### Provided records
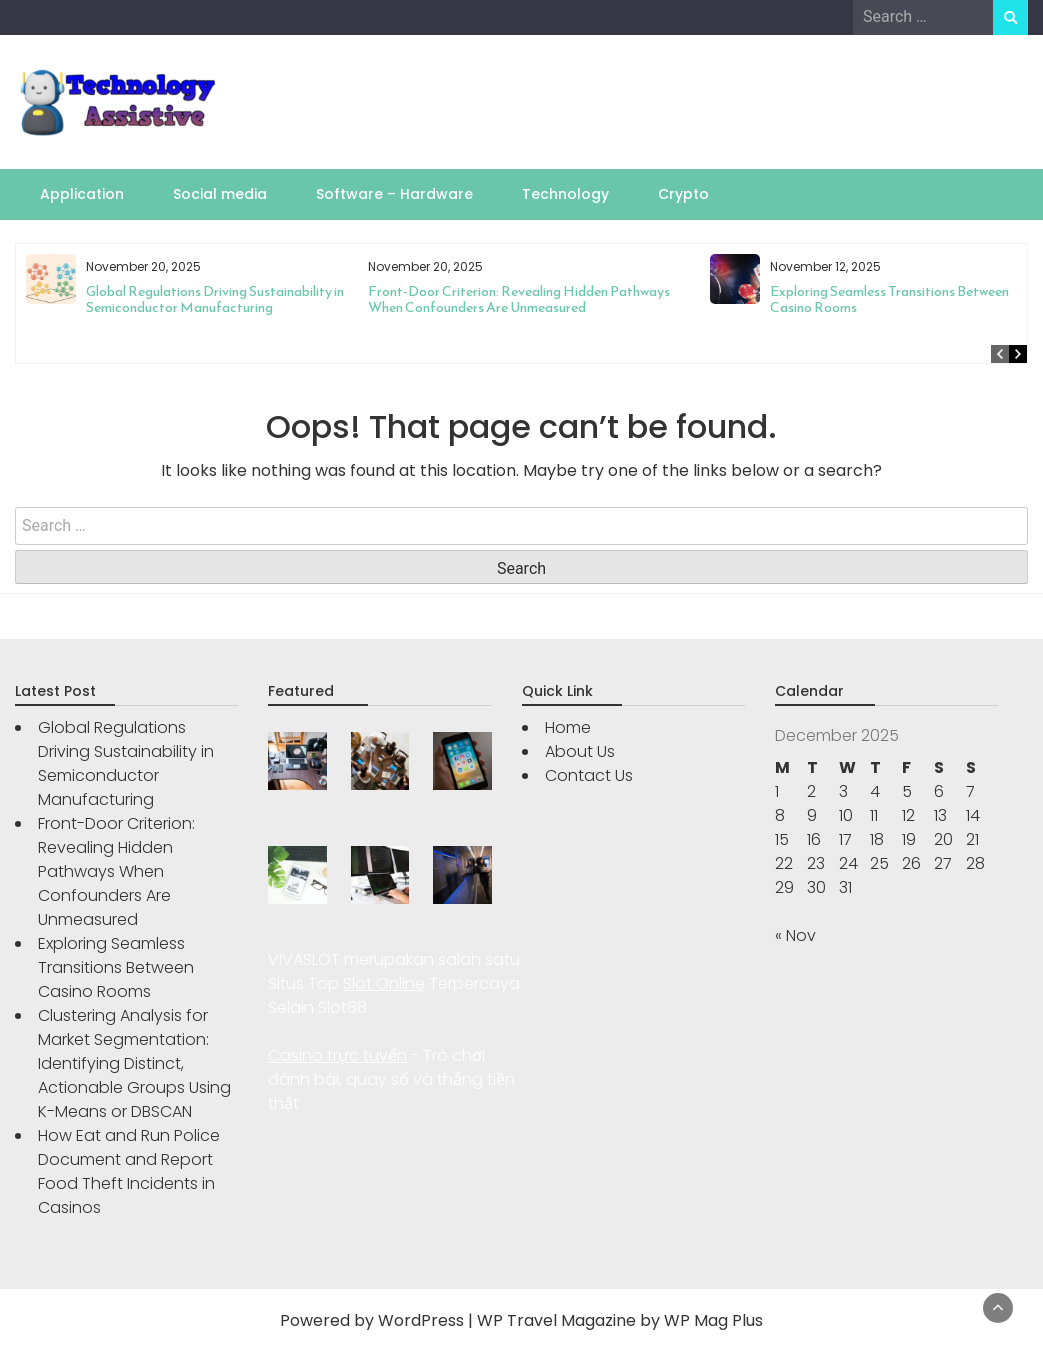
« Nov (795, 935)
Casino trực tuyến (337, 1055)
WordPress (421, 1320)
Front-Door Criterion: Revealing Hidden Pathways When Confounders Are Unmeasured (519, 299)
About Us (580, 751)
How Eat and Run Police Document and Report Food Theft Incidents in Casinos (129, 1171)
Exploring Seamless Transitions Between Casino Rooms (889, 299)
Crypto (683, 194)
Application (82, 194)
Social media (220, 194)
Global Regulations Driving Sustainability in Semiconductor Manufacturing (215, 299)
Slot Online (384, 983)
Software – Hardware (394, 194)
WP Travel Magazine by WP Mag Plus (620, 1320)
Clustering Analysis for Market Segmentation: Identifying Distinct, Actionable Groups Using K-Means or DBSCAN (134, 1063)
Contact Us (589, 775)
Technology (565, 194)
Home (568, 727)
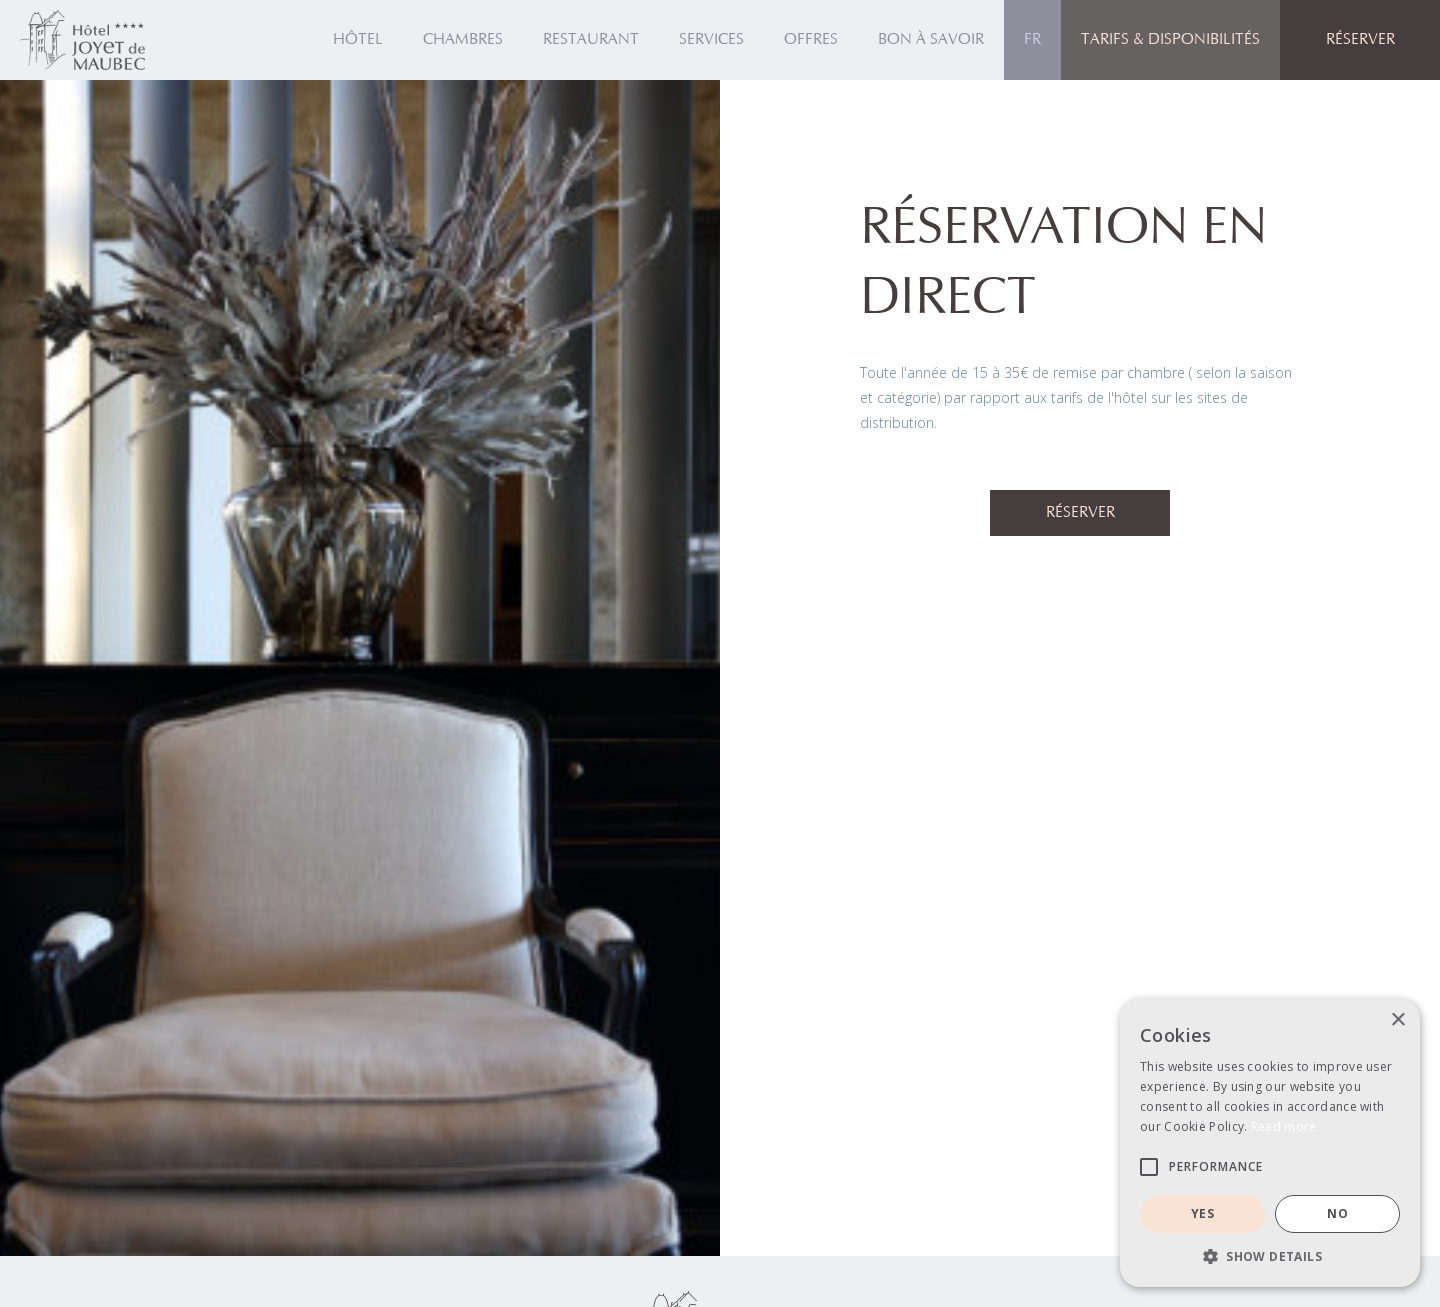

### Activity
Give back exactly the lines from the top of the records to the line containing "WP Travel Magazine by WP Mag Plus (620, 1320)", both included, and no pictures.

### Exercise result
« Nov (795, 935)
Casino trực tuyến (337, 1055)
WordPress (421, 1320)
Front-Door Criterion: Revealing Hidden Pathways When Confounders Are Unmeasured (519, 299)
About Us (580, 751)
How Eat and Run Police Document and Report Food Theft Incidents in Casinos (129, 1171)
Exploring Seamless Transitions Between Casino Rooms (889, 299)
Crypto (683, 194)
Application (82, 194)
Social media (220, 194)
Global Regulations Driving Sustainability in Semiconductor Manufacturing (215, 299)
Slot Online (384, 983)
Software – Hardware (394, 194)
WP Travel Magazine by WP Mag Plus (620, 1320)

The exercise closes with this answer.